Furthermore, proposals for the introduction of a new building and construction code for homes and structures in risk-prone areas, including wadis, seafronts or hillsides, have not been embraced yet. Neither have been calls for a review of construction materials used in such zones. “To the best of my knowledge, the construction code is yet to be completed by the concerned authorities,” the official lamented.

In response to the rising frequency of cyclones and adverse weather events, insurance underwriters began placing a greater emphasis on exposure related to storms, floods and tempests (STF). Surveys of property were mandated to assess risks. But due to “cutthroat competition” in the property insurance business, insurers failed to push through significant rate increases despite their rising exposure, said Al Jamalani.

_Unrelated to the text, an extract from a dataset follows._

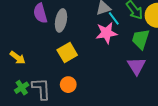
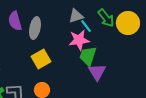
green trapezoid: (141, 39) -> (88, 56), moved
purple triangle: (136, 66) -> (97, 72), moved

The insurance sector, according to the official, has been beset by a number of structural shortcomings. For one, its gross written premiums have declined in recent years with many insurers currently saddled with an “unbalanced business portfolio”, which goes contrary to the Law of Large Numbers underpinning the insurance business.

Moreover, the sector has suffered declines in net retention ratios, capital, assets values, and technical reserves and provisions. Dividends distribution policies have fluctuated as well – symptoms that don’t bode well for the health of the industry, he said.

Legislative review

To help address these challenges, Al Jamalani has called for a review of relevant laws, as well as the reactivation of articles of the Insurance Law to help enhance insurance premium growth and the sector’s contribution to the GDP.

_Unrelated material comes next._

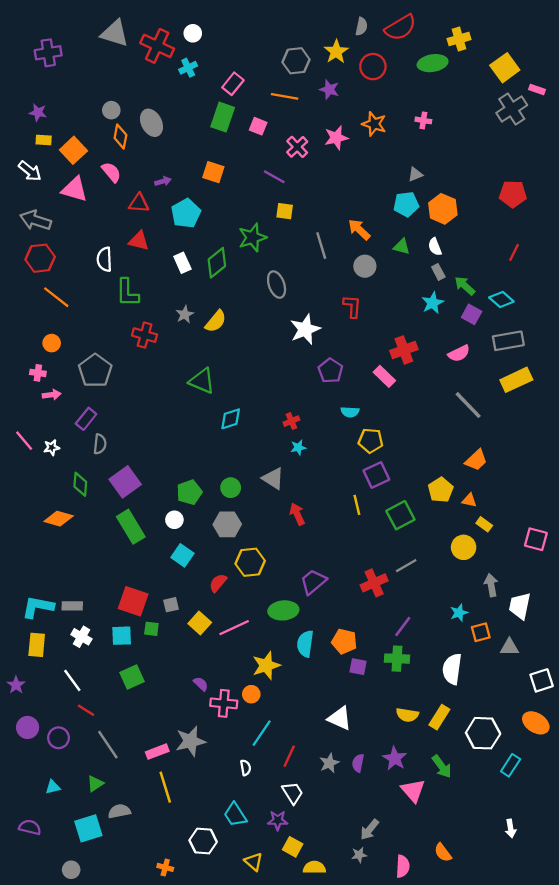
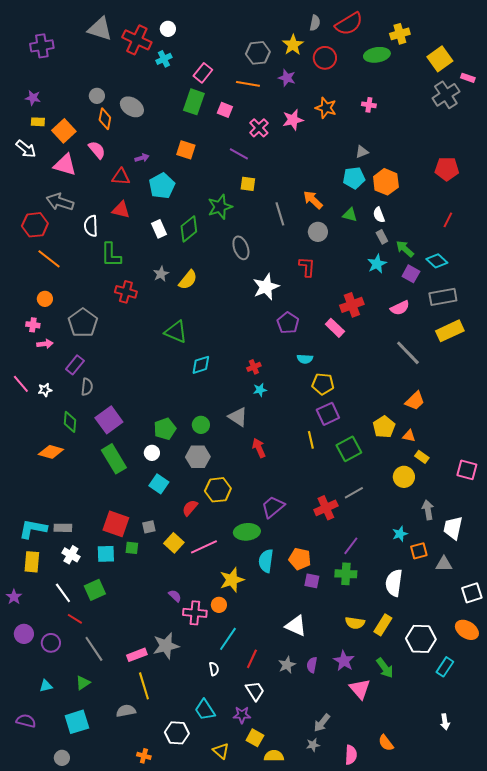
gray ellipse: (151, 123) -> (132, 107), turned -30
gray arrow: (36, 220) -> (60, 202), moved
green square: (132, 677) -> (95, 590), moved
gray semicircle: (119, 811) -> (126, 711), moved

He also stressed the need for mergers and acquisitions (M&A) to help achieve economies of scale. Additionally, sustainable dividends policies will help enhance asset values and stability of share prices in the stock market, he stated.

“Clearly, there are huge challenges facing the insurance industry today, but addressing them will not be possible without an overhaul of the procedures, practices and amendments in the law, along with the reactivation of key articles in the Insurance Companies Law. Therein lies answers to questions about compensating victims of Cyclone Shaheen and tackling uninsured losses as well,” he added.